### Exercise goal:
Give the records back in full, exactly as they read.

Stored data entries:
------------
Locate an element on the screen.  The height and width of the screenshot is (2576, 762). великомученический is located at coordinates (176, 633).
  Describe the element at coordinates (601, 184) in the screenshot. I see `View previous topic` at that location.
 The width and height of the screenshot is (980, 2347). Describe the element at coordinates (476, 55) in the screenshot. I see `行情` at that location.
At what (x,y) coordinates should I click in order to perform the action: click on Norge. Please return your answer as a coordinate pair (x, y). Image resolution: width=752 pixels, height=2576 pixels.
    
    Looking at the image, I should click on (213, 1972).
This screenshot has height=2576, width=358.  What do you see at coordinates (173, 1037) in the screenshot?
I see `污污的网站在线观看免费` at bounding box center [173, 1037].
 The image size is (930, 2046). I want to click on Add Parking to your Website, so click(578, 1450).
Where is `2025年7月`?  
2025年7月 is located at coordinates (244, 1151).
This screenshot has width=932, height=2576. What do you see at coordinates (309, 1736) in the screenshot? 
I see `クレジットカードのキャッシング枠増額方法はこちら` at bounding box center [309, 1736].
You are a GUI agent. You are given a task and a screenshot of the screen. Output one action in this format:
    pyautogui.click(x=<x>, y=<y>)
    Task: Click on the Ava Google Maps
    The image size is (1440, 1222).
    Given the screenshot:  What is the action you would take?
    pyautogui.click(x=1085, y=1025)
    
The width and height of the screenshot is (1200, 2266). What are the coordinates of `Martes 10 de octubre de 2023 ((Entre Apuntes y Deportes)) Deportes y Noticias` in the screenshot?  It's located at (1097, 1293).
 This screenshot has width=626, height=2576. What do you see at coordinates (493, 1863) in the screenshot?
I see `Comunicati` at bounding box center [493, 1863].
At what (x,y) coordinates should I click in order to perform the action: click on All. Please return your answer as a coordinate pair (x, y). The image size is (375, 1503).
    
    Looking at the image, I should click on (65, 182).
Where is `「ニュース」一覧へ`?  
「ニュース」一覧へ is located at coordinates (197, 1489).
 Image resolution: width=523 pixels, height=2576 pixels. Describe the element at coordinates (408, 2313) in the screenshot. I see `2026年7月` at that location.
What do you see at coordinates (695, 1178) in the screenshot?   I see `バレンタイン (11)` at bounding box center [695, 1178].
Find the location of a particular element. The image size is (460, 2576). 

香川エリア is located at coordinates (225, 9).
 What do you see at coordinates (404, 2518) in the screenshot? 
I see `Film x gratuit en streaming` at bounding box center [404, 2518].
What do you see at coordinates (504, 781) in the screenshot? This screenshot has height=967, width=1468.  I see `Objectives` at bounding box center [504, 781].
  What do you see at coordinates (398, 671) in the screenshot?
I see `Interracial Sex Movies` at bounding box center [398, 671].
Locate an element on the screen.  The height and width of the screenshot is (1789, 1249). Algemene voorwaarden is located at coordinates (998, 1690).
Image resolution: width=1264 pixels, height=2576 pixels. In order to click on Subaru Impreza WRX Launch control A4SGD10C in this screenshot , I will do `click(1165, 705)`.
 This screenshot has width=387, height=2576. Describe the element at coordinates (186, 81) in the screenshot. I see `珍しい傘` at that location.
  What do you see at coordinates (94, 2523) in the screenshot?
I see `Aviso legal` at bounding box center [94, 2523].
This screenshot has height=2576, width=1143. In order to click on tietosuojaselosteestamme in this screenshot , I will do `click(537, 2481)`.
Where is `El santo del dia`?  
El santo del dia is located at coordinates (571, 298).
------------
### Answer box:
Locate an element on the screen.  The height and width of the screenshot is (2576, 762). великомученический is located at coordinates (176, 633).
  Describe the element at coordinates (601, 184) in the screenshot. I see `View previous topic` at that location.
 The width and height of the screenshot is (980, 2347). Describe the element at coordinates (476, 55) in the screenshot. I see `行情` at that location.
At what (x,y) coordinates should I click in order to perform the action: click on Norge. Please return your answer as a coordinate pair (x, y). Image resolution: width=752 pixels, height=2576 pixels.
    
    Looking at the image, I should click on (213, 1972).
This screenshot has height=2576, width=358.  What do you see at coordinates (173, 1037) in the screenshot?
I see `污污的网站在线观看免费` at bounding box center [173, 1037].
 The image size is (930, 2046). I want to click on Add Parking to your Website, so click(578, 1450).
Where is `2025年7月`?  
2025年7月 is located at coordinates (244, 1151).
This screenshot has width=932, height=2576. What do you see at coordinates (309, 1736) in the screenshot? 
I see `クレジットカードのキャッシング枠増額方法はこちら` at bounding box center [309, 1736].
You are a GUI agent. You are given a task and a screenshot of the screen. Output one action in this format:
    pyautogui.click(x=<x>, y=<y>)
    Task: Click on the Ava Google Maps
    The image size is (1440, 1222).
    Given the screenshot:  What is the action you would take?
    pyautogui.click(x=1085, y=1025)
    
The width and height of the screenshot is (1200, 2266). What are the coordinates of `Martes 10 de octubre de 2023 ((Entre Apuntes y Deportes)) Deportes y Noticias` in the screenshot?  It's located at (1097, 1293).
 This screenshot has width=626, height=2576. What do you see at coordinates (493, 1863) in the screenshot?
I see `Comunicati` at bounding box center [493, 1863].
At what (x,y) coordinates should I click in order to perform the action: click on All. Please return your answer as a coordinate pair (x, y). The image size is (375, 1503).
    
    Looking at the image, I should click on (65, 182).
Where is `「ニュース」一覧へ`?  
「ニュース」一覧へ is located at coordinates (197, 1489).
 Image resolution: width=523 pixels, height=2576 pixels. Describe the element at coordinates (408, 2313) in the screenshot. I see `2026年7月` at that location.
What do you see at coordinates (695, 1178) in the screenshot?   I see `バレンタイン (11)` at bounding box center [695, 1178].
Find the location of a particular element. The image size is (460, 2576). 

香川エリア is located at coordinates (225, 9).
 What do you see at coordinates (404, 2518) in the screenshot? 
I see `Film x gratuit en streaming` at bounding box center [404, 2518].
What do you see at coordinates (504, 781) in the screenshot? This screenshot has height=967, width=1468.  I see `Objectives` at bounding box center [504, 781].
  What do you see at coordinates (398, 671) in the screenshot?
I see `Interracial Sex Movies` at bounding box center [398, 671].
Locate an element on the screen.  The height and width of the screenshot is (1789, 1249). Algemene voorwaarden is located at coordinates (998, 1690).
Image resolution: width=1264 pixels, height=2576 pixels. In order to click on Subaru Impreza WRX Launch control A4SGD10C in this screenshot , I will do `click(1165, 705)`.
 This screenshot has width=387, height=2576. Describe the element at coordinates (186, 81) in the screenshot. I see `珍しい傘` at that location.
  What do you see at coordinates (94, 2523) in the screenshot?
I see `Aviso legal` at bounding box center [94, 2523].
This screenshot has height=2576, width=1143. In order to click on tietosuojaselosteestamme in this screenshot , I will do `click(537, 2481)`.
Where is `El santo del dia`?  
El santo del dia is located at coordinates (571, 298).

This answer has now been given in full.